Closed sangwinc closed 1 year ago
In the "Punctuation characters" section of the notebook, I say that the various brackets and parentheses all seem to normalise to their ASCII equivalents, so you don't need to treat them specially. The table in that section only lists characters that don't normalise to anything in the "categories already understood by Numbas JME" defined at the top of the notebook (at the moment, that's '".{}?/\n:&;|^>=<-+*#!(),[]
Ok, we're not getting them to normalise! I'm planning to add some from here: https://www.fileformat.info/info/unicode/category/Ps/list.htm
Is that because you can't do normalisation, or you just choose not to? I'm happier relying on a standard algorithm.
If it'd help, I can add a bit to the notebook to make it produce lists of characters that normalise to each of the ASCII ones in the list I gave above.
Well, we've tried normalisation and it doesn't work. In particular https://www.php.net/manual/en/class.normalizer.php with Normalizer::FORM_KC transforms x² to x*2, and doesn't solve the brackets issue! The other options for PHP don't seem to work for me either.
I don't think you should normalise an entire expression string before parsing it: as you've shown, you lose important information like the subscriptness of ²
.
(To be clear, "x²"
normalises to "x2"
, and I guess that you then insert the 'missing' asterisk as part of your existing filters)
The Numbas JME tokeniser first matches a prefix of the string which matches a regular expression corresponding to a particular token type, and then might normalise just that substring.

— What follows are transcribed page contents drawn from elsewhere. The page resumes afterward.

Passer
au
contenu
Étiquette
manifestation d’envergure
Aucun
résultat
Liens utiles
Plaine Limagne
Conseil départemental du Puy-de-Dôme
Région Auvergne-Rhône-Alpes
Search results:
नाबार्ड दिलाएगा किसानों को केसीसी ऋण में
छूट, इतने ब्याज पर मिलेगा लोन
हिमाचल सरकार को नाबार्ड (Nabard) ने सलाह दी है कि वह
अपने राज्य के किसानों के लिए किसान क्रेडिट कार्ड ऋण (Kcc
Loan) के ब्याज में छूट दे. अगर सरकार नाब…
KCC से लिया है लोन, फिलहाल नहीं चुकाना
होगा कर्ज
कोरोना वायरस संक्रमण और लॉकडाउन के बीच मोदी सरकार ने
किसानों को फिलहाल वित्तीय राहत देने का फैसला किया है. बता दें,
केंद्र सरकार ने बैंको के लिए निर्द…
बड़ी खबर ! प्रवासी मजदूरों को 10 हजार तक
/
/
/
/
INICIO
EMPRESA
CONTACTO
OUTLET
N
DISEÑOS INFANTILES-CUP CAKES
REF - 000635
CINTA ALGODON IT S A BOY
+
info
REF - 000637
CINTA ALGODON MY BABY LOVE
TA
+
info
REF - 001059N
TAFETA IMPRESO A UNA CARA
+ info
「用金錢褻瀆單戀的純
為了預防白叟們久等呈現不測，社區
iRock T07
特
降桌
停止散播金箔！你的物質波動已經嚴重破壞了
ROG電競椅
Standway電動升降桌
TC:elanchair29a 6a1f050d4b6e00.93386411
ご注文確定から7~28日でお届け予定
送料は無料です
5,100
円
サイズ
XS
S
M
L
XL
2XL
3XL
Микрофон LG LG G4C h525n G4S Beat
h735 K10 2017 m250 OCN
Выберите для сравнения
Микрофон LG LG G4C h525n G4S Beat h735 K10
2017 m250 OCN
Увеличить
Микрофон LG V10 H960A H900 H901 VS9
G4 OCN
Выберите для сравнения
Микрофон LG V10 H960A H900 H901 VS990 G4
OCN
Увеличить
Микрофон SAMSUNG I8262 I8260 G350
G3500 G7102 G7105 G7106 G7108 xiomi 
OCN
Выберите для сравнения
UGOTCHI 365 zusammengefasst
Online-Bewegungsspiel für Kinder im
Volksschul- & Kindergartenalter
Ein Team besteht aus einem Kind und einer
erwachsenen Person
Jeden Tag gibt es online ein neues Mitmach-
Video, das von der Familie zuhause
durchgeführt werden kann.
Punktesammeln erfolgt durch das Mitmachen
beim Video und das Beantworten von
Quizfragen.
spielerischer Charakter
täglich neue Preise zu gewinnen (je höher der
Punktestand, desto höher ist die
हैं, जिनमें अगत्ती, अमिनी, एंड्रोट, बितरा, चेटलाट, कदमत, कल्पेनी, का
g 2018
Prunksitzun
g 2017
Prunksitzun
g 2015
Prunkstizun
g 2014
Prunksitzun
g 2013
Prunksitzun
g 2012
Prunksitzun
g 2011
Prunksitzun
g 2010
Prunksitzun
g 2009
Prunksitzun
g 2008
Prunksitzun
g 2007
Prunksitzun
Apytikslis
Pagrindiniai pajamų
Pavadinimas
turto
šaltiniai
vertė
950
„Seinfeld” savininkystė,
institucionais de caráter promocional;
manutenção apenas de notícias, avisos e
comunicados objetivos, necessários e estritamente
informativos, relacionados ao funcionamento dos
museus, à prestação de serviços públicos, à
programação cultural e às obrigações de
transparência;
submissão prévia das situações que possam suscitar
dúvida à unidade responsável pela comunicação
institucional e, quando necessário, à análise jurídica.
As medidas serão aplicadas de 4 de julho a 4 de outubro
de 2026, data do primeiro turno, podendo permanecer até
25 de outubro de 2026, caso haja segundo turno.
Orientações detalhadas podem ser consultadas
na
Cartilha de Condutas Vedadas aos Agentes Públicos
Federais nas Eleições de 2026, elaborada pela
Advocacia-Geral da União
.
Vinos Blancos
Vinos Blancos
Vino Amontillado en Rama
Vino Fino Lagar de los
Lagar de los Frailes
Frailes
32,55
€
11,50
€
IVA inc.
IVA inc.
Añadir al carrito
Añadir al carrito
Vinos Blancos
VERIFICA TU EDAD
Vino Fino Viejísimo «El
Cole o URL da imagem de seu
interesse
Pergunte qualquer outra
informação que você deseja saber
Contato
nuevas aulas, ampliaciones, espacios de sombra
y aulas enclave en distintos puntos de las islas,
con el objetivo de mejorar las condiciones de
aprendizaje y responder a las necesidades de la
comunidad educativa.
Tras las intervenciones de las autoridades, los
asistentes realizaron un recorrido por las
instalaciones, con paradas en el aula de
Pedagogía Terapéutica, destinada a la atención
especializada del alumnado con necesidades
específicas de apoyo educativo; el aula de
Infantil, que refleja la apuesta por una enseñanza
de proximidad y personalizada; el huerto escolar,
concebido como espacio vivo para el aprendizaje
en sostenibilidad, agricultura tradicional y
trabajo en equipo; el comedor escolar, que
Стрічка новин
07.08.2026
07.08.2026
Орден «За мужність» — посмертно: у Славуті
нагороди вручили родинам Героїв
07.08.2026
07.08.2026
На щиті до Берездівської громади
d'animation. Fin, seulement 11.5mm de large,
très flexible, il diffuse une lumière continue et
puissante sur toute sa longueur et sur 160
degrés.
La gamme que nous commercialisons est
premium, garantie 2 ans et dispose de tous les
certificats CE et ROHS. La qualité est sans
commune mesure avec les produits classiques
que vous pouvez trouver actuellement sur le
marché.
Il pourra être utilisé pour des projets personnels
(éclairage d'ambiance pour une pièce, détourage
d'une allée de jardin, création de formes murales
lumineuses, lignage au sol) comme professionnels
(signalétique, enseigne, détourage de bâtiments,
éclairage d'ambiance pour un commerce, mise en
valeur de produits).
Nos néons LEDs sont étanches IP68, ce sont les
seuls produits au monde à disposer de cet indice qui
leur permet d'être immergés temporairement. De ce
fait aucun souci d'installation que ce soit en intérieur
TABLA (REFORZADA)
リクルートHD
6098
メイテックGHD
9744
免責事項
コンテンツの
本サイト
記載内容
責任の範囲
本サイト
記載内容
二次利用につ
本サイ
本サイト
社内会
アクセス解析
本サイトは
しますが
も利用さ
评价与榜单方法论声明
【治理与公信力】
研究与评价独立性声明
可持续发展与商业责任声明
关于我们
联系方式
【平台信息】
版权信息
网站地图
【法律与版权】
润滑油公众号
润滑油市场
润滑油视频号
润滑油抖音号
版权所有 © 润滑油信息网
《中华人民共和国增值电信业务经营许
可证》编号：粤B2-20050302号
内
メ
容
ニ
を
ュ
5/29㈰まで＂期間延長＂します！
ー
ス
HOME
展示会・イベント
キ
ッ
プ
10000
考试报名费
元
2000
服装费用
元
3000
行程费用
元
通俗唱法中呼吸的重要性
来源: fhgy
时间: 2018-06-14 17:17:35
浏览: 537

So we have a separate regex for subscripts, which will insert ^
and parentheses as needed, and apply the superscript replacements from this project.
... and now that I look at it, the list of parentheses is still hardcoded, but not in this project! The JME parser has the following strings, which are used in the regex to match punctuation tokens:
/** Characters representing a left parenthesis.
*
* @type {Array.<string>}
*/
left_parentheses: "(❨❪⟮﹙(﴾⦅⦅",
/** Characters representing a right parenthesis.
*
* @type {Array.<string>}
*/
right_parentheses: ")﹚)❩❫﴿⟯⦆⦆",
once those are matched, they're normalised using NFKD. So you're right that some important information was missing here!
In 29b5e8a I've added a file brackets.json
mapping the bracketing characters that don't already normalise under NFKD.
So you can detect bracket characters by looking for character classes Ps
and Po
, normalise with NFKD, then apply the mapping from brackets.json if necessary.
I can't find where the various alternative parentheses are defined?